Son Âme au Diable (5)


— Une « trente-deux tonnes », tu te rends compte Angélique ? J’ai dû prendre une « trente-deux tonnes » équipée d’un brise-roche pour dégommer ces putains de blocs de pierre ! Ma pelleteuse secouait dans tous les sens à chaque impact, c’était de la folie ! Et j’ai dit aux gars : « Pas question que je vous laisse faire, c’est moi qui m’en charge ! ». Tu parles, on était au bord de la falaise, il s’agissait pas de déconner !

— Mon pauvre amour, tu dois être crevé avec toutes ces secousses durant une journée entière ! Tiens, tu reprends une part de tarte ? C’est des pommes du verger de mes parents.

— Un peu que je suis crevé... Ça m’a broyé le dos, et pourtant j’ai un siège sur coussins hydropneumatiques, c’est pour dire. La tarte ? Non, j’ai plus faim, je vais juste me pieuter, là. Et en plus, il faut que je finisse le boulot avant demain soir, alors c’est bon, il faut que je me repose...

— Fais un bisou à papa, Louise, on va se laver les dents et puis je te raconte une histoire avant d’éteindre.


Nicolas, quant à lui, s’est fait bercer toute la journée par son engin de terrassement. Ce soir, il n’a pas le temps de compter les pelleteuses qui sautent par-dessus la barrière que, déjà, il en imite le ronflement du moteur.


Vingt minutes après, Angélique se retrouve seule et tranquille. Elle peut débarrasser la table, ranger et laver tout ce qui traîne. Elle a désormais sa soirée rien que pour elle. Le temps de s’installer dans le canapé, elle allume la télé, et s’offre joyeusement trois épisodes d’une enquête policière. Quand arrive vingt-trois heures, elle zappe sur le bouton rouge, et l’écran cinquante-cinq pouces s’éteint dans un bâillement. Elle attrape alors son Galaxy et réfléchit. Alors, comment décrire sa petite poitrine ? Bon, tout d’abord, elle peut dire qu’elle est petite.


— Non, non, non, surtout pas, ce n’est pas la valoriser !


Elle connaît tant de mecs qui parlent de poitrines opulentes en bavant, il faut qu’elle trouve d’autres qualificatifs.

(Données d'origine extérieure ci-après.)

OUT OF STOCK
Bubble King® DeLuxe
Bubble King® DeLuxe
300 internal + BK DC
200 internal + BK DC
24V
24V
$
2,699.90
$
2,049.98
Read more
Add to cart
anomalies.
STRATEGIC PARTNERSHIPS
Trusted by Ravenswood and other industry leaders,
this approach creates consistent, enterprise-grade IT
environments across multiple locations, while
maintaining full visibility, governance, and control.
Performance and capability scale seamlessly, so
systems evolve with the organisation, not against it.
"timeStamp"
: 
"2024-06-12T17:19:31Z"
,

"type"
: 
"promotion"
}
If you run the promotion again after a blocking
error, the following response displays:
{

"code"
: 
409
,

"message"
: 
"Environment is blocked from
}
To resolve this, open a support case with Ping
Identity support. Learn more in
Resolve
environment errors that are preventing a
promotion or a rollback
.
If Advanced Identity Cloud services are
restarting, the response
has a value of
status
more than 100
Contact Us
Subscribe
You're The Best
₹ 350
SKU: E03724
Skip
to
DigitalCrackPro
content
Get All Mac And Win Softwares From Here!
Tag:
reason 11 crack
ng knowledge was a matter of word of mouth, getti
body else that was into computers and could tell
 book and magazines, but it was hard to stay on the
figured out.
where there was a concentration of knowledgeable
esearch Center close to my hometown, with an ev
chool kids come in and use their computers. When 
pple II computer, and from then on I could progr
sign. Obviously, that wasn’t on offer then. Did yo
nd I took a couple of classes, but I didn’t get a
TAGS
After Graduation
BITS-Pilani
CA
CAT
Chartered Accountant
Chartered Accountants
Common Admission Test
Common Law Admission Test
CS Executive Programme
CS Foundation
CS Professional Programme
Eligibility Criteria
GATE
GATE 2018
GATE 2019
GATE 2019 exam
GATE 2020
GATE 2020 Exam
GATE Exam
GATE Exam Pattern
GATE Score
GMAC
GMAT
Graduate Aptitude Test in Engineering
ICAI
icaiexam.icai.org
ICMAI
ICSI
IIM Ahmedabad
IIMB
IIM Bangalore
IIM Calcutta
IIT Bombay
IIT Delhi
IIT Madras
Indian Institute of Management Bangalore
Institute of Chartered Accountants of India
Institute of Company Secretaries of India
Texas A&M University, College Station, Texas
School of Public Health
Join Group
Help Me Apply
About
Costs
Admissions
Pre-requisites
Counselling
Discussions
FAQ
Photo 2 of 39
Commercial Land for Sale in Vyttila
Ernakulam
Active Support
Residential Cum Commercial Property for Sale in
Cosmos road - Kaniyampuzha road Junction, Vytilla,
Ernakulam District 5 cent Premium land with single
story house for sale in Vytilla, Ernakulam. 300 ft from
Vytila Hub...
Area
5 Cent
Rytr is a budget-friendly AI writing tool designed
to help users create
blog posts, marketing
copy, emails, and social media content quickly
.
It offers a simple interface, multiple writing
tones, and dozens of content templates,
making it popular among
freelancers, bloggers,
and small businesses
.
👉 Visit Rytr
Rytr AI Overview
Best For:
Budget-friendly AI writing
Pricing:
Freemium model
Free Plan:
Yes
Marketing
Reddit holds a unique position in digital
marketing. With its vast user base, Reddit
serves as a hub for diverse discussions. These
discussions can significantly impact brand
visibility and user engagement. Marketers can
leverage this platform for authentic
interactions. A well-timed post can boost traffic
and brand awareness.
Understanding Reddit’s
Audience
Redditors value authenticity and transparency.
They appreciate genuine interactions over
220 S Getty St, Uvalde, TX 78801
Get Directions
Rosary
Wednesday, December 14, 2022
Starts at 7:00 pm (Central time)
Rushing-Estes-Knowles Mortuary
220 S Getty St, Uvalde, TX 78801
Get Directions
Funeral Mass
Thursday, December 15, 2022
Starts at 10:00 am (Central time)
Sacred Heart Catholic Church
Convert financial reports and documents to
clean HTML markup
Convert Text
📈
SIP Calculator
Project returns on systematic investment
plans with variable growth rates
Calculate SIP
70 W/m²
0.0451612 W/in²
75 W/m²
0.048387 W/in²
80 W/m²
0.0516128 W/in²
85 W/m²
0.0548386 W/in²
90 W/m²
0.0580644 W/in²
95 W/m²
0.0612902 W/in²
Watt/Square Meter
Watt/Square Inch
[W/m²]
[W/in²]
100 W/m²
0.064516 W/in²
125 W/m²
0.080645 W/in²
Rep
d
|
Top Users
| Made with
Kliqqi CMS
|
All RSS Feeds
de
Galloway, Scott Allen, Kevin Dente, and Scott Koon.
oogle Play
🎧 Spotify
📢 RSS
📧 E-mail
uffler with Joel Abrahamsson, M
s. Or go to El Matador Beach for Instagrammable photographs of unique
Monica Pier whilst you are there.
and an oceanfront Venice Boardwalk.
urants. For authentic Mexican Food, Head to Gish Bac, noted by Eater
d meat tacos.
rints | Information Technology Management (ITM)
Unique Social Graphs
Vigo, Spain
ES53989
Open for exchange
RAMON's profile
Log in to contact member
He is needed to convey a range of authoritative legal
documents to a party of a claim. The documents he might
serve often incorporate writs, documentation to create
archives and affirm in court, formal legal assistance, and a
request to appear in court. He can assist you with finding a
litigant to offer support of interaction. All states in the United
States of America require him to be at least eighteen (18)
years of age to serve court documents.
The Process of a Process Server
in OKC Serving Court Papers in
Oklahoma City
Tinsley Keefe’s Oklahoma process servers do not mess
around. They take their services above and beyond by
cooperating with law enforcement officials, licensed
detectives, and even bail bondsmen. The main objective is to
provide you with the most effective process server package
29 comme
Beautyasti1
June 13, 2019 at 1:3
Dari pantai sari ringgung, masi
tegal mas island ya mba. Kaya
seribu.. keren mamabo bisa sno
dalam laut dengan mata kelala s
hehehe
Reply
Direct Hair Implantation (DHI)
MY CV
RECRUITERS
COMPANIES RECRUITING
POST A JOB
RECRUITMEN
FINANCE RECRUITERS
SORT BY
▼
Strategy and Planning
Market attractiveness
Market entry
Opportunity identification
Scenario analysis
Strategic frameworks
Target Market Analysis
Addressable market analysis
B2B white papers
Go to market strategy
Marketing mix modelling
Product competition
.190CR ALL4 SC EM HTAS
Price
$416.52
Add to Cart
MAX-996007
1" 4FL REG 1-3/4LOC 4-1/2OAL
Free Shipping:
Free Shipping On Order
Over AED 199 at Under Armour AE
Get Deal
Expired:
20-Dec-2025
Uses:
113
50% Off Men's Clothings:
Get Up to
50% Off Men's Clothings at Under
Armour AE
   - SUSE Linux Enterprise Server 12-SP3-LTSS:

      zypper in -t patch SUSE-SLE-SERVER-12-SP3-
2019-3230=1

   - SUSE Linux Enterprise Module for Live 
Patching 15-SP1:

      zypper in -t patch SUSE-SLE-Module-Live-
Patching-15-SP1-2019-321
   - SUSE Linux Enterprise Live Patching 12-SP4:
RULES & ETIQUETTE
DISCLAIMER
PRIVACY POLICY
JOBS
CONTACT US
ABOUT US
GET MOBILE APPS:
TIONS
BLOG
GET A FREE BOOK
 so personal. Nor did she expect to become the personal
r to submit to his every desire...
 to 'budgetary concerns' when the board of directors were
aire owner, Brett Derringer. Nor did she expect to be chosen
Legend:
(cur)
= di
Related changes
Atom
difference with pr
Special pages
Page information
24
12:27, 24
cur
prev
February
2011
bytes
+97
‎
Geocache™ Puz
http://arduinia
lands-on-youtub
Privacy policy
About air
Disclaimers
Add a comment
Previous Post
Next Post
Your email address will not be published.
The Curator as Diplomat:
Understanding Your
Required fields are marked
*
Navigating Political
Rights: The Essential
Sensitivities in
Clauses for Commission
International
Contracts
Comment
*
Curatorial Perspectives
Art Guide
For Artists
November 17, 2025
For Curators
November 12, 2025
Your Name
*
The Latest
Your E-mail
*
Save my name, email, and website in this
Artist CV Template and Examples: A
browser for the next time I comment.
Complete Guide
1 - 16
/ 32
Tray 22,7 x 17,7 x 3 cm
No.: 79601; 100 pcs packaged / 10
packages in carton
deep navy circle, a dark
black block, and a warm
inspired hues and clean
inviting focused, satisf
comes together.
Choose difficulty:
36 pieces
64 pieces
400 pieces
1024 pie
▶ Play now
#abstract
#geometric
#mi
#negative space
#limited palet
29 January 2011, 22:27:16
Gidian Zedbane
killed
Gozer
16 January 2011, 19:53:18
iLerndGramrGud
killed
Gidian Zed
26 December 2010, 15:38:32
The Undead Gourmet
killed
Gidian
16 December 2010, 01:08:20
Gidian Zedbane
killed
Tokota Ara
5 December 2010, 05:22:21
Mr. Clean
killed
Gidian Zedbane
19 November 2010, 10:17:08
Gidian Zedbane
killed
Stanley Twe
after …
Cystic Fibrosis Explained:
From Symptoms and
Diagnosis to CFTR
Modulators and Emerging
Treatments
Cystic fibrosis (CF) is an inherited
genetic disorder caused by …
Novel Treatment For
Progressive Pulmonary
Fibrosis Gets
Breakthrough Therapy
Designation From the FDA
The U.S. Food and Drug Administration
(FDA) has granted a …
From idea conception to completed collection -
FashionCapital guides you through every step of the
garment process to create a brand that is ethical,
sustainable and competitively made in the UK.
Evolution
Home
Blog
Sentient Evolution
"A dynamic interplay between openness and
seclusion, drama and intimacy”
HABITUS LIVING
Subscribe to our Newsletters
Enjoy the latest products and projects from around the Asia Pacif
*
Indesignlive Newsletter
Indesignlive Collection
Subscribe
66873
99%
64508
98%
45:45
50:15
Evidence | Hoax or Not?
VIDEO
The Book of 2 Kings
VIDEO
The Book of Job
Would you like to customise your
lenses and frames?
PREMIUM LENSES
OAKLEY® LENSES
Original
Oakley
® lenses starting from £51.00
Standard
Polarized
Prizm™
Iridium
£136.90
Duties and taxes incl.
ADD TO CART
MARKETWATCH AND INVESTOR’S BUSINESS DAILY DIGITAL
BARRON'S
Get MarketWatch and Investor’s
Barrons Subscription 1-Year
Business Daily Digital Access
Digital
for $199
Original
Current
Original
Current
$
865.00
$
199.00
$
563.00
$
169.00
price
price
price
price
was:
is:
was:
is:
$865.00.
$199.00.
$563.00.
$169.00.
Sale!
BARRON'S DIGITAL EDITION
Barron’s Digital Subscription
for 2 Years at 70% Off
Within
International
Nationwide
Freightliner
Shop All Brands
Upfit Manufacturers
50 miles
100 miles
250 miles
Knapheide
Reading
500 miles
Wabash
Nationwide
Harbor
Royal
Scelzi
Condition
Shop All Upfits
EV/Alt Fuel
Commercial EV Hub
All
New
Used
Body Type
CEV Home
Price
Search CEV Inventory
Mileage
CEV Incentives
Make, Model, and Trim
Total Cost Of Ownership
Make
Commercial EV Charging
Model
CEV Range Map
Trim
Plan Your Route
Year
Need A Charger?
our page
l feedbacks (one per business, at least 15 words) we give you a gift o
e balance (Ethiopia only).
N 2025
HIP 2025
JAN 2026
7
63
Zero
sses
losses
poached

— Ronds ? Ferme ? Pointus ? Oui, oui, oui, et non. C’est pas évident... Comme des citrons ? Comme des poires ? Comme... Ah, zut, c’est pas facile !


A travers le tee-shirt, elle tâte son sein gauche. Il est ferme, mais mou aussi. Et puis elle ne le voit pas, ça complique la description. Aussitôt, Angélique se lève et se dirige d’un pas décidé vers la salle de bain. Elle se déshabille rapidement, et avant d’enfiler sa nuisette se poste devant le miroir.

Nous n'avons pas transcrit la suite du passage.